Chapter 2: Determining When to Use Agile Project Management

Overview

Agile project management concepts are not for every project, yet they can be invaluable to others. So, how do you know which agile ideas are best applied to your situation?

Agile project management is not an all-or-nothing methodology. You should examine ways of combining classic and agile PM concepts where each makes the most sense. Classic project management is very comprehensive, and it has been proven to work in diverse project situations. Agile project management adds new ideas for addressing the unique project situations formed out of creative, knowledge-based industries.

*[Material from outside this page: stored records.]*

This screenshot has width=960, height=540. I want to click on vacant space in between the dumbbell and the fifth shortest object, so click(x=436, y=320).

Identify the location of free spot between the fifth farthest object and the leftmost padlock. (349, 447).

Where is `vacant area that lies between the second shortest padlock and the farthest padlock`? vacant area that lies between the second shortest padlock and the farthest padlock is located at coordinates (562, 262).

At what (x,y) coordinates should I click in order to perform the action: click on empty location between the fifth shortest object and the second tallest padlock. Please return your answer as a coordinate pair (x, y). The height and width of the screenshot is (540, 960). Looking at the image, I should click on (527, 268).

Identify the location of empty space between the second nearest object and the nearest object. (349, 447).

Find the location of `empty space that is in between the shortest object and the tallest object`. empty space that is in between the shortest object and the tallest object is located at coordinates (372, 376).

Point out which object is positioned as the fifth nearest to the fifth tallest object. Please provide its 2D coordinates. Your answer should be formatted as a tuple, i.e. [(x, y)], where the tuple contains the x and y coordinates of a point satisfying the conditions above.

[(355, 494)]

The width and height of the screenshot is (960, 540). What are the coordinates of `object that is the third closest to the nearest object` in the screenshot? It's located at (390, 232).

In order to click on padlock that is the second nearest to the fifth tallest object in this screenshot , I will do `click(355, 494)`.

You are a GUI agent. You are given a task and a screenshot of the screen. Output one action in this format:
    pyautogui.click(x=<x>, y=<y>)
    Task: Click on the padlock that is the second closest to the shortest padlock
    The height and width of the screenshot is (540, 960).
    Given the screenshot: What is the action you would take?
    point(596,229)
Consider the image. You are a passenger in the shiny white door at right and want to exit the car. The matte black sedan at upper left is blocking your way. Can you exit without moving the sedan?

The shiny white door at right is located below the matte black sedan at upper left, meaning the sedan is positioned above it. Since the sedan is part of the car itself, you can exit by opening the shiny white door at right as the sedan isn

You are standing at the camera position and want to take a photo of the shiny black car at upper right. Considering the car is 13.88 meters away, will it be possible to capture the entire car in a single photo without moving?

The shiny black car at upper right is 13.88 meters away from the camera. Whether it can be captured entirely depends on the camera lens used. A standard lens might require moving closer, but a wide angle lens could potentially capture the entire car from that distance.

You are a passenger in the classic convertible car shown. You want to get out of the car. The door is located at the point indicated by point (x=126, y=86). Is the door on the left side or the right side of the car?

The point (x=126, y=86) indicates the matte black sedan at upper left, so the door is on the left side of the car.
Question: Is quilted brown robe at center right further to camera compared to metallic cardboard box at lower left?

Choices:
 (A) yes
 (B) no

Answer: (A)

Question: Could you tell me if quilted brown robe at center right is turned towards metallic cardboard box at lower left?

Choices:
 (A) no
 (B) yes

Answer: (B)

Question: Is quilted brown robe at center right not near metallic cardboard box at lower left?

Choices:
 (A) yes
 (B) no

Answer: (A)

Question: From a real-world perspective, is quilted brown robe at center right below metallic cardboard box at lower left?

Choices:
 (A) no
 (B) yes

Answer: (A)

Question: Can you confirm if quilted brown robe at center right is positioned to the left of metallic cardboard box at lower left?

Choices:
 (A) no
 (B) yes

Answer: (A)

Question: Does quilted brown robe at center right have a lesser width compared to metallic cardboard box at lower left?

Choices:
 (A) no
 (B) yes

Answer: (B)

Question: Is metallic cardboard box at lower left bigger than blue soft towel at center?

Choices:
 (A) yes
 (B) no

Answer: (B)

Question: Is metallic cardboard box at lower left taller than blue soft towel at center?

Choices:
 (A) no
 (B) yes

You will benefit if your project operates in an environment of high uncertainty. You probably will not gain much if you operate in a very predictable environment. (But who does that?) The truth is that you are probably somewhere in between, where you will benefit from some ideas but not others. This chapter discusses two key project criteria that, together, will help you quickly surmise the applicability of agile PM concepts to your particular situation, as well as the potential value it may add to your organization.

Criterion 1: Project Environments

Over the years, I’ve encountered three different types of project environments within the technology and scientific areas. They are the operational environment, the product/process development environment, and the technology development environment. The operational environment is fairly predictable (i.e., low uncertainty), while both the technology and product/process development environments are more unpredictable (i.e., higher uncertainty). There is, of course, some overlap between these broad categories, but understanding generally where your situation fits will help you determine the extent to which agile PM concepts will benefit your project.

The Operational Project Environment

Let’s start with the operational project environment (see Figure 2-1). By operational, I mean those projects that are run with a regular frequency, are very similar to each other, and are critical to the day-to-day running of the business. Service provisioning is a good example of the operational project environment. Setting up a customer for a new service, either as a one-time user or on an ongoing basis, can be a significant project to do properly. However, the general workflow is basically the same for each customer. Contract manufacturing is another example of this type of project environment. While each product may be unique, the process for building out and running the manufacturing systems is common across all products.